Tuesday, 31 December 2019

Why modern materialism was necessary, despite its demonic possibilities; and how the 'thinking of the heart' is the way forward: Stanley Messenger gives Rudolf Steiner's teachings

Unless we reach the point where we believe nothing except what comes to us through our senses and the intellect, we will be ruled by a compelled belief in some kind of divine source. We have to reach a situation of total materialism order to free ourselves from a belief in the divine that we cannot avoid. 

The whole process of human evolution has been geared towards producing a species of conscious entity that can approach the divine but is not compelled to do so. We can either believe in God or we needn't believe in God - it is a matter of our freedom. 

That was impossible until we had reached such a point in human evolution that we could actually come to the conclusion that there was no God. If you can't come to the conclusion that there is no divine world, you are not free to choose. 

The huge evolutionary step that has been taken over thousands of years in Man's history is that a conscious being now exists in the universe which can arrogate to its own consciousness freedom to decide what is true - to create universes. And this is a perilous and devilish capacity; and is at the same time a capacity that can raise mankind to the level of the gods. 

What is the difference between those two possibilities? The difference is whether, in this growth of self-awareness, mankind comes to the realisation that the perceptions of the heart are more fundamental than the perceptions of the brain.
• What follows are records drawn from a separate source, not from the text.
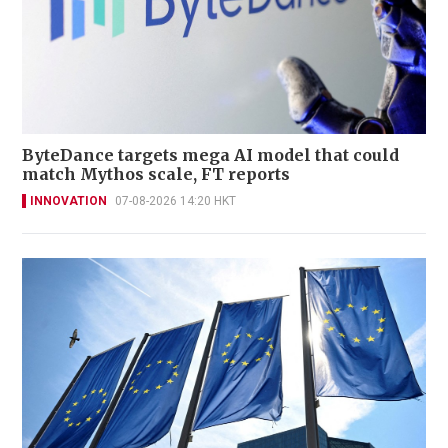
ByteDance targets mega AI model that could
match Mythos scale, FT reports
INNOVATION
07-08-2026 14:20 HKT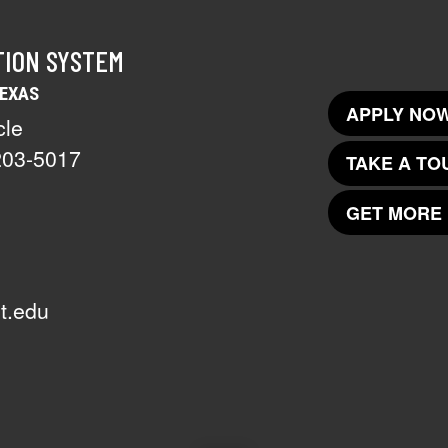
TION SYSTEM
TEXAS
APPLY NOW
cle
203-5017
TAKE A TO
GET MORE 
t.edu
That our capacity to know through the heart reaches a more profound and truth-filled level than can be reached by perception, hypothesis and analysis.

**

Transcribed from a lecture by Stanley Messenger to the Wessex Research Group, probably in the middle 1990s. (For more on Stanley Messenger, see this memorial website.) 

The above passage is a very lucid summary of the evolutionary views of Rudolf Steiner and Owen Barfield; including the way that the necessary materialism of modernity brings us to a fork in the road.

A divergence where one path (which is the one historically and currently taken by The West) leads to a 'perilous and devilish' world (as described by both Steiner and Barfield); and the other path (the 'road not - yet - taken') would leads us towards experiences of higher stages of divinity.

This is our spiritual actuality contrasted with our potential: the actuality is demonic materialism and the inversion of values; the potential is (sometimes) to think and be at the level of 'the gods' (which I take to mean resurrected Men - post-mortal angels) while still in mortal life on earth.

The Good and Loving path is thus necessarily a matter of conscious choice and entails effort, will, work...

By contrast, the devilish path is the default; we take it when we fail to choose; when we are unconscious, passive and absorptive of culture - when we reject freedom and remain unfree. 

The Good and Loving path leads to what Barfield termed Final Participation.

6 comments:

James Higham said...

“That was impossible until we had reached such a point in human evolution that we could actually come to the conclusion that there was no God.”

Therefore, to accept God then becomes faith rather than decree.

Bruce Charlton said...

@James - In the remote past (eg. hunter gatherers, from what can be inferred), accepting God was - I believe - unconscious and spontaneous. The spirit world was an undivided part of common sense reality - just as real as a rock, animal or plant.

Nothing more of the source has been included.